The Challenges Facing E-tailers

These forces are converging to create a unique series of challenges to the technology under - lying e-commerce platforms. Increasing overall volumes of online sales, as well as an increase in the magnitude of the spikes in festival-driven traffic, are requiring retailers to be more agile and adopt more flexible databases that can adapt on a seasonal timescale to changes in transaction volume, while still providing a database system that can weather the unique challenges of e-commerce applications.

ACID - Ensuring the Transaction Completes

E-commerce transactions rely on relational databases that are reliable enough to ensure that customers avoid unpleasant experiences. One job of the relational database is to make sure transactions complete before allowing any changes that would affect that transaction (also to allow the transaction to recover if it's interrupted). For example, if an item's inventory indicates that there is only one item left, and two customers add it to their cart at the same moment, a relational database will allow only one customer to purchase the product. "ACID" is the set of standards that ensure transactions occur reliably, and is absolutely essential for e-commerce. The problem is that there has historically been somewhat of a tradeoff between ACID compliance and performance factors that are increasingly important with the rise of high-volume shopping holidays internationally. Clustrix was founded to solve this very problem with a highly scalable ACID compliant relational database.

Seasonal Scaling

In order to adapt to drastic changes in demand for system resources, the type associated with seasonal high-volume shopping holidays, a company must be able to scale in a straightforward way. The traditional approach to database architecture and providing for its underlying hardware is becoming too unwieldy for many applications.

Consider a typical approach to scaling relational databases, referred to as sharding. As additional hardware capacity is needed to support a growing database, the 'tables' of the database are broken up and moved to new hardware. The e-commerce applications that run on top of the database must then be manually updated and told where the piece of data has been moved.

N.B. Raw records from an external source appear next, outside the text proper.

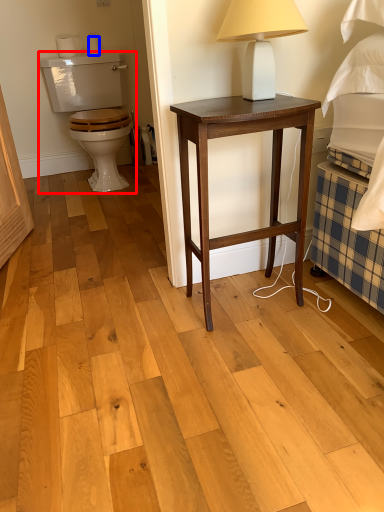 Question: Which object is closer to the camera taking this photo, armchair (highlighted by a red box) or toilet paper (highlighted by a blue box)?

Choices:
 (A) armchair
 (B) toilet paper

Answer: (A) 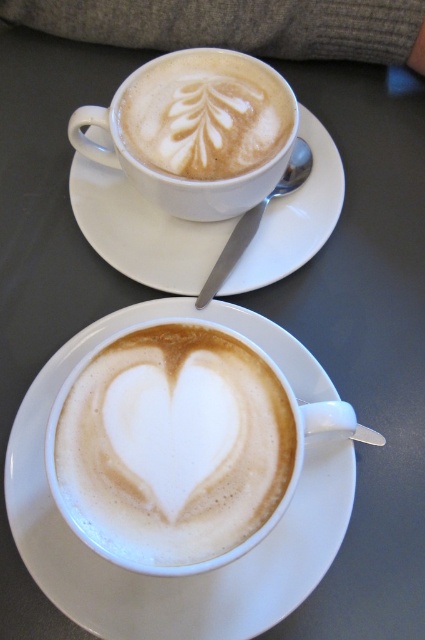 You are a barista trying to place a new latte art design on the white ceramic saucer at upper center. The latte art at upper center is already there. Can you fit a larger latte art design on the saucer without it overlapping the existing one?

The white ceramic saucer at upper center is bigger than the latte art at upper center, so yes, you can fit a larger latte art design on the saucer without overlapping the existing one as there is space available.

You are a barista preparing coffee and need to place a new cup on the table. The table has two existing saucers, the white ceramic saucer at center and the white ceramic saucer at upper center. Which saucer is closer to the edge of the table?

The white ceramic saucer at upper center is closer to the edge of the table because it is shorter than the white ceramic saucer at center.

You are a barista trying to clean the white ceramic saucer at center and the latte art at upper center. Which object should you clean first if you want to avoid spilling the latte art?

You should clean the white ceramic saucer at center first because it is located below the latte art at upper center. If you clean the latte art at upper center first, you might accidentally spill it onto the saucer below. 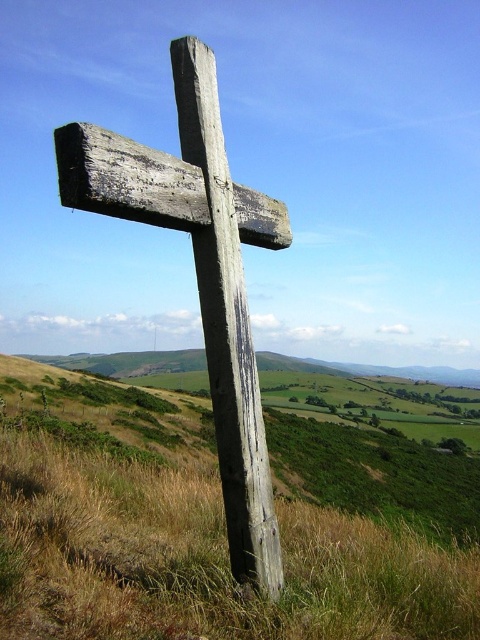 Can you confirm if dry grass at center is taller than weathered wood cross at center?

No, dry grass at center is not taller than weathered wood cross at center.

Does dry grass at center have a larger size compared to weathered wood cross at center?

Incorrect, dry grass at center is not larger than weathered wood cross at center.

Who is more forward, (384, 554) or (101, 204)?

Point (101, 204) is more forward.

Locate an element on the screen. dry grass at center is located at coordinates (203, 560). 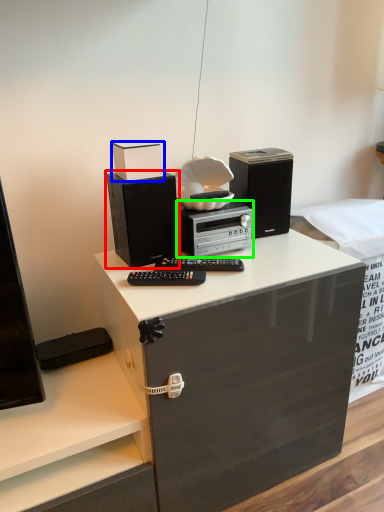 Question: Which object is positioned closest to speaker (highlighted by a red box)? Select from box (highlighted by a blue box) and home appliance (highlighted by a green box).

Choices:
 (A) box
 (B) home appliance

Answer: (B) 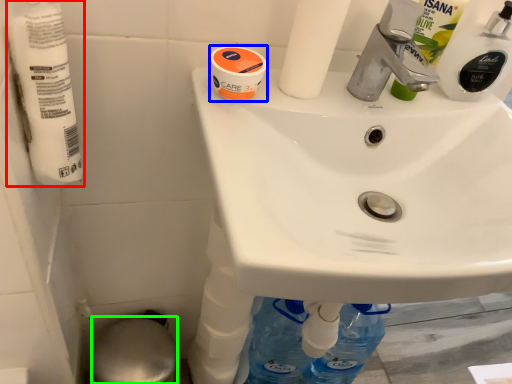 Question: Which object is positioned farthest from toilet paper (highlighted by a red box)? Select from mouthwash (highlighted by a blue box) and bidet (highlighted by a green box).

Choices:
 (A) mouthwash
 (B) bidet

Answer: (B)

This cumbersome process and its counterparts in traditional relational database architecture do not lend themselves to adding capacity in advance of Black Friday or the Great Indian Shopping Festival and scaling capacity back when demand returns to normal after the holiday. The typical solution is therefore to maintain capacity year-round that is capable of handling seasonal spikes; an approach that is fundamentally inefficient and leaves large amounts of capacity unused for the majority of the year.

When selecting a database solution for e-commerce, retailers should keep in mind how these buying patterns are increasingly affecting loads on the database over the course of a year. A particular challenge is marrying the ACID compliance demanded by e-commerce transactions with the speed and scalability that can address seasonal changes in transaction volumes, but it is clear now that the assumption that these features are mutually exclusive no longer rings true. The social changes in buying patterns are putting increasingly untenable strains on traditional approaches to e-commerce databases, requiring the industry to address the problem competently.